▶ **PROBLEM TO SOLVE**:
Only the lines of the data below from the one with "Task: Click on the [presentation]" through the one with "Image resolution: width=1572" are wanted. Repeat them exactly.

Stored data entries
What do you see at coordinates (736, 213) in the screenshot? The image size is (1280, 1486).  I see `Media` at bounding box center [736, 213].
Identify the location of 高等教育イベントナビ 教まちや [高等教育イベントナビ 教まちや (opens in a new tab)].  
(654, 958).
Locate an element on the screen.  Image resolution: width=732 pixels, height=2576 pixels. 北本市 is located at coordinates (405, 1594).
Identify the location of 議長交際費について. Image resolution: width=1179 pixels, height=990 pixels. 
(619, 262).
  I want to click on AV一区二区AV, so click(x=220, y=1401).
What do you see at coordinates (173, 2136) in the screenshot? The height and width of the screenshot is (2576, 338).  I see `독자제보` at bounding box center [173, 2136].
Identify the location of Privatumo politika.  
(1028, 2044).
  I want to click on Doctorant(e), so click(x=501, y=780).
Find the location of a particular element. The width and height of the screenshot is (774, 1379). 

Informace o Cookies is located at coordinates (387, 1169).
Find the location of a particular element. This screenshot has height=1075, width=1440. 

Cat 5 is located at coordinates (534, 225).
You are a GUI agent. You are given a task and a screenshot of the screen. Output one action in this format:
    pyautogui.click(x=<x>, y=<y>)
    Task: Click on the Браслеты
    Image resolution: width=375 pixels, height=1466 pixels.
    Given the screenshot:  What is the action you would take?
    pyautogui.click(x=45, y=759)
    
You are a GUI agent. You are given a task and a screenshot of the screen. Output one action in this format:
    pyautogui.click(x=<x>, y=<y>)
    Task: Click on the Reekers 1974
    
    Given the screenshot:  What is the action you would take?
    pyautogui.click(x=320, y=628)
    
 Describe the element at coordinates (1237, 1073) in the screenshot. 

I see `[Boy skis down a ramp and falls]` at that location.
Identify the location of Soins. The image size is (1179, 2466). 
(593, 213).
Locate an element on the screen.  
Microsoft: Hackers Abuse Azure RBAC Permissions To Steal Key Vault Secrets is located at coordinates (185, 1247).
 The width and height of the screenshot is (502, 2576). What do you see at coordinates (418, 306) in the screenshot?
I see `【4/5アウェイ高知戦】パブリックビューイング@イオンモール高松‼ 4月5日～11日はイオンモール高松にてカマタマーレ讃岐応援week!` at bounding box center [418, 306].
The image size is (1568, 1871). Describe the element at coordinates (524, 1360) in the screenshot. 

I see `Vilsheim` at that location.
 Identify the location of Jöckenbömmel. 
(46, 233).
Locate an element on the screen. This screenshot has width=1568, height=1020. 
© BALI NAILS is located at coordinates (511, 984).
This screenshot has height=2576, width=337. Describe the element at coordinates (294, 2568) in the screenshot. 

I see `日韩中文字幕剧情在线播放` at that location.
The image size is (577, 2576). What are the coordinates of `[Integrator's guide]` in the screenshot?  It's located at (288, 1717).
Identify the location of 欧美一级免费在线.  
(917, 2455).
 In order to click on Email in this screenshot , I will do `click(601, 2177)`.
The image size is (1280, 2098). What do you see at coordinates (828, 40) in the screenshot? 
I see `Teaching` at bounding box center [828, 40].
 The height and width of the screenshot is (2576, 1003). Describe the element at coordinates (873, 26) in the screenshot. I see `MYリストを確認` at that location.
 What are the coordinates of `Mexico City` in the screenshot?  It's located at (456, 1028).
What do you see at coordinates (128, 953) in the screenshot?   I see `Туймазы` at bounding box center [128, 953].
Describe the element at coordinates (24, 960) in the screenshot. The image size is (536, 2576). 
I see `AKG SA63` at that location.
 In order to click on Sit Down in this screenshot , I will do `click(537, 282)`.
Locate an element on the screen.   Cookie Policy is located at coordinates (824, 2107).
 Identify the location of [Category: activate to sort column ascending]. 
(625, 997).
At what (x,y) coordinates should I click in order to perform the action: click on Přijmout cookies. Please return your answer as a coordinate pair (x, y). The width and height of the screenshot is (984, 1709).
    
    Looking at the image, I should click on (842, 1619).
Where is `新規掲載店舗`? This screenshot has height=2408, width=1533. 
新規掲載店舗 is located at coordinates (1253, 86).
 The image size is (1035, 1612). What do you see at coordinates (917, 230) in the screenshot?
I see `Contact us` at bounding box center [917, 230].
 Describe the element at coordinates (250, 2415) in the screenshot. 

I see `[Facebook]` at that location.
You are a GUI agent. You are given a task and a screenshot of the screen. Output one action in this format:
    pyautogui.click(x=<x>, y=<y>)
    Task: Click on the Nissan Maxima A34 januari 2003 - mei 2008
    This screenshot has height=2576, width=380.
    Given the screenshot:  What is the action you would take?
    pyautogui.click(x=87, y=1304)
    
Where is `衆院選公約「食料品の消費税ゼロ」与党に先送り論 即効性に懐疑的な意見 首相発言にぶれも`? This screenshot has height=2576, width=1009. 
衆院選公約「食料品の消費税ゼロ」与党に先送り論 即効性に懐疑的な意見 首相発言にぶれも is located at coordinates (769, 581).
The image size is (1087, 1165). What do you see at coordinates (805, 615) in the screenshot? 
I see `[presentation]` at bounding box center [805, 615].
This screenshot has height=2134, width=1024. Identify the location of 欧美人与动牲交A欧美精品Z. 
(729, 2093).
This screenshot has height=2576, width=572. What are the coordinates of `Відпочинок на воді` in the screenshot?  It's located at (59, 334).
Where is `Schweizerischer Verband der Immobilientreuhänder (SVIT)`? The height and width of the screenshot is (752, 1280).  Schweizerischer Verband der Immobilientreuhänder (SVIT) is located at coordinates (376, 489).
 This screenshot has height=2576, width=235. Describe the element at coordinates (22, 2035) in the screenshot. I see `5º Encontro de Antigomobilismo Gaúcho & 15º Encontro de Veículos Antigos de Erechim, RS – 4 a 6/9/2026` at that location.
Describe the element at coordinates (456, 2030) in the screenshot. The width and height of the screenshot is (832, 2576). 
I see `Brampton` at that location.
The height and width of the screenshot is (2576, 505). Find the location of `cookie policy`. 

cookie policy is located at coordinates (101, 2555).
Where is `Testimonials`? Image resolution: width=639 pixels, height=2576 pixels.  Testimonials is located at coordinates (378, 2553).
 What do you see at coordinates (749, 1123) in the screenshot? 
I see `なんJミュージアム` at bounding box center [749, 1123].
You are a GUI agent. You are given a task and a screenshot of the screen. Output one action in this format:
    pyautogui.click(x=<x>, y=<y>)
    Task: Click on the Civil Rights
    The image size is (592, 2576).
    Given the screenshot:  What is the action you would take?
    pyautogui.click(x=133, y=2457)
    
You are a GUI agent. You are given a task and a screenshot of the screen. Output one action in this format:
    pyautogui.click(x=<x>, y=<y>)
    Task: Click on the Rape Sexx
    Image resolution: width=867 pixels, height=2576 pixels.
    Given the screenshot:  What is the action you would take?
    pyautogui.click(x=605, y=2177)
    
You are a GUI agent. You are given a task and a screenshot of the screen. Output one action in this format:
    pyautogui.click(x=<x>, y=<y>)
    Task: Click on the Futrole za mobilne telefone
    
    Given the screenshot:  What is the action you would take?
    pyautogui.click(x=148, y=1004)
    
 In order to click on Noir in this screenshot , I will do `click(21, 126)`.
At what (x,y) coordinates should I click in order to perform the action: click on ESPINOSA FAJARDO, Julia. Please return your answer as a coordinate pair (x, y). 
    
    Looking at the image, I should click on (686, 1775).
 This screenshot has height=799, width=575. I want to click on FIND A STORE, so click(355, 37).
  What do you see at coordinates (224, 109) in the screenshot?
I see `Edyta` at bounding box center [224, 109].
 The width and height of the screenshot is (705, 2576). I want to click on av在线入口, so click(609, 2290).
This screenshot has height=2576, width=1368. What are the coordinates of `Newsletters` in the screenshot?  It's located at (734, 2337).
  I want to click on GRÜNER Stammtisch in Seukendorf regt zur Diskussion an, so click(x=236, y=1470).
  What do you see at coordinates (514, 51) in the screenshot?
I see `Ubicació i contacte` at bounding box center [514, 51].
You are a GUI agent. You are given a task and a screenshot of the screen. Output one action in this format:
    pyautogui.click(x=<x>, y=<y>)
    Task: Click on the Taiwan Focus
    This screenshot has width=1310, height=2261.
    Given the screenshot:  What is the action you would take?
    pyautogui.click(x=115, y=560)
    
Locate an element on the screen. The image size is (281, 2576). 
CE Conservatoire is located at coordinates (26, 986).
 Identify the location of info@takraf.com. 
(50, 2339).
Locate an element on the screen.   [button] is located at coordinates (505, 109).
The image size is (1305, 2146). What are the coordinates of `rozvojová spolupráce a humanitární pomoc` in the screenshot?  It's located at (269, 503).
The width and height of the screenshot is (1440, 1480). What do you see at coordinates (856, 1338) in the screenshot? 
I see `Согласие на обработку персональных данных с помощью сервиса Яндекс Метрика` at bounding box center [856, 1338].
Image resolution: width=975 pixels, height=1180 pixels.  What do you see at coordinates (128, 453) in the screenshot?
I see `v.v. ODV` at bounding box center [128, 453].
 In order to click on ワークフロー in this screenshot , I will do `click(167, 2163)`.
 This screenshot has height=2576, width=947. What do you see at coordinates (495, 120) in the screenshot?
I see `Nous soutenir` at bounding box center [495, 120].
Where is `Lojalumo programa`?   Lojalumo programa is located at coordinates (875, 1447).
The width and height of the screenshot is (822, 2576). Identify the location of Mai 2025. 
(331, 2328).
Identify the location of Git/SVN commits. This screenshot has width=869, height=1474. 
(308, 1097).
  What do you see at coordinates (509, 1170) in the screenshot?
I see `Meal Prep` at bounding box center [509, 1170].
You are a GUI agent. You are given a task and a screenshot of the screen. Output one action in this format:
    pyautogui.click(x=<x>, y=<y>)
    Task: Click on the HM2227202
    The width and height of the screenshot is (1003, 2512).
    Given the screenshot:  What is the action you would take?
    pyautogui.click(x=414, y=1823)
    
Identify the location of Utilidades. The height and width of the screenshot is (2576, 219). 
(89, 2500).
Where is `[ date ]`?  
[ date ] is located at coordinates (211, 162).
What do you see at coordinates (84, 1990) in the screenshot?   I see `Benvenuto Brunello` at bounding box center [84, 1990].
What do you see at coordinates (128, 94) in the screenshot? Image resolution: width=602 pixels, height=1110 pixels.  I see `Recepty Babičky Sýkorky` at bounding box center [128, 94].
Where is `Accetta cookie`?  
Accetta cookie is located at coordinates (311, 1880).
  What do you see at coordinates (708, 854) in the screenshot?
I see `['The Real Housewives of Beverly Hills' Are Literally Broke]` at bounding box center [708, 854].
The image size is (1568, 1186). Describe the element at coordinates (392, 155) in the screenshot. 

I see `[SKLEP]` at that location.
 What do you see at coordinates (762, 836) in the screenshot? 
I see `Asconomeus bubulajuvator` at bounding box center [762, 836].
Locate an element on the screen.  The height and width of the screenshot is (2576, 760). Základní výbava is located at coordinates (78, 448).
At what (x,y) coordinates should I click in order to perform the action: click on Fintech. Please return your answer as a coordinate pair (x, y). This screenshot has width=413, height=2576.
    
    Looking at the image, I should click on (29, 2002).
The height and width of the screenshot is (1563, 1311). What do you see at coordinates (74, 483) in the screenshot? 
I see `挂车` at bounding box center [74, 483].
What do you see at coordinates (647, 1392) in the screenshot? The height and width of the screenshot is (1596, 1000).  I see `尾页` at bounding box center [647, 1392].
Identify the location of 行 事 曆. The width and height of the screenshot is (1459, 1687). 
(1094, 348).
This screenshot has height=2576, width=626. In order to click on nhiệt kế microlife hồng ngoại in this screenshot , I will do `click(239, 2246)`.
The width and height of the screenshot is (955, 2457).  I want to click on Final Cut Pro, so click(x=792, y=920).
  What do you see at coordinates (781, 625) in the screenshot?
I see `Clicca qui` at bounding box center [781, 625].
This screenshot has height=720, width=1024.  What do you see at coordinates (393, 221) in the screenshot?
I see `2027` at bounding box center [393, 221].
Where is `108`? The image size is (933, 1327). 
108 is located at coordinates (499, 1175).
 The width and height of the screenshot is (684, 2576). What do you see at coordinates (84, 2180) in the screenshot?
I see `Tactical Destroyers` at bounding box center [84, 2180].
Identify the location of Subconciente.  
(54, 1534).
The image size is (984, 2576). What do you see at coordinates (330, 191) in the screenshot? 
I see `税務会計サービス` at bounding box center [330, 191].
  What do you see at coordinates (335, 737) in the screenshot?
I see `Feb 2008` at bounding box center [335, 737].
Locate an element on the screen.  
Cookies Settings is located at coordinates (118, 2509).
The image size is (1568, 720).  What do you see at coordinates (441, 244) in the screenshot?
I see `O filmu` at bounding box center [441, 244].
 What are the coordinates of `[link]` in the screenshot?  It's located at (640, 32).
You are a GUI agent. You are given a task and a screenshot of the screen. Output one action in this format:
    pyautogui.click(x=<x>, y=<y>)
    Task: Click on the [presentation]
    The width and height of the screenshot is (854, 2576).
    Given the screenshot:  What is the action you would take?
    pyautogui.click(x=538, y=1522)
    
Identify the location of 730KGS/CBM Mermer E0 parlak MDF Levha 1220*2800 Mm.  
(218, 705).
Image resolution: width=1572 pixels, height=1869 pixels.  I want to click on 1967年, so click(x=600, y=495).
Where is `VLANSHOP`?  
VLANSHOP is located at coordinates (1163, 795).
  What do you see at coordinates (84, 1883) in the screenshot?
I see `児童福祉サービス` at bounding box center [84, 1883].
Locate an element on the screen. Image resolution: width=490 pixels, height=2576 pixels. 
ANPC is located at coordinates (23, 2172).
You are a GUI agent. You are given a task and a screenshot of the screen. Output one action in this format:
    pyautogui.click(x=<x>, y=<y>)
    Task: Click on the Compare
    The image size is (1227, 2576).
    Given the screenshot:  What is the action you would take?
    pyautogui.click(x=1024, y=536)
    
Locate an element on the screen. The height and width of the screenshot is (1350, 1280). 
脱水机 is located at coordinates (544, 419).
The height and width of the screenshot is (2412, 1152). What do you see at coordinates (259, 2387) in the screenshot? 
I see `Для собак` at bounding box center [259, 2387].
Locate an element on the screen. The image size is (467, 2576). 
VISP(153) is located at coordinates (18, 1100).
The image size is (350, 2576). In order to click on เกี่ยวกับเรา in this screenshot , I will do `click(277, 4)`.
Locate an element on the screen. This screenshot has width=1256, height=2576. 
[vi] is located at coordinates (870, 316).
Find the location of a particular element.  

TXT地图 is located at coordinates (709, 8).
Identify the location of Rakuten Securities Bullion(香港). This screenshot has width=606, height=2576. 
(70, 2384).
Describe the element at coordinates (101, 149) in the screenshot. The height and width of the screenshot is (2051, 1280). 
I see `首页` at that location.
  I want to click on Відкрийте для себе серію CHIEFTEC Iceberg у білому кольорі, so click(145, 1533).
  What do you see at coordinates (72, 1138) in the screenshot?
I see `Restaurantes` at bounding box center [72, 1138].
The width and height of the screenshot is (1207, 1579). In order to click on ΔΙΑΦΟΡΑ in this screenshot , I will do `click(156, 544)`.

▶ **ANSWER TO THE EXERCISE**:
    Task: Click on the [presentation]
    The width and height of the screenshot is (854, 2576).
    Given the screenshot:  What is the action you would take?
    pyautogui.click(x=538, y=1522)
    
Identify the location of 730KGS/CBM Mermer E0 parlak MDF Levha 1220*2800 Mm.  
(218, 705).
Image resolution: width=1572 pixels, height=1869 pixels.  I want to click on 1967年, so click(x=600, y=495).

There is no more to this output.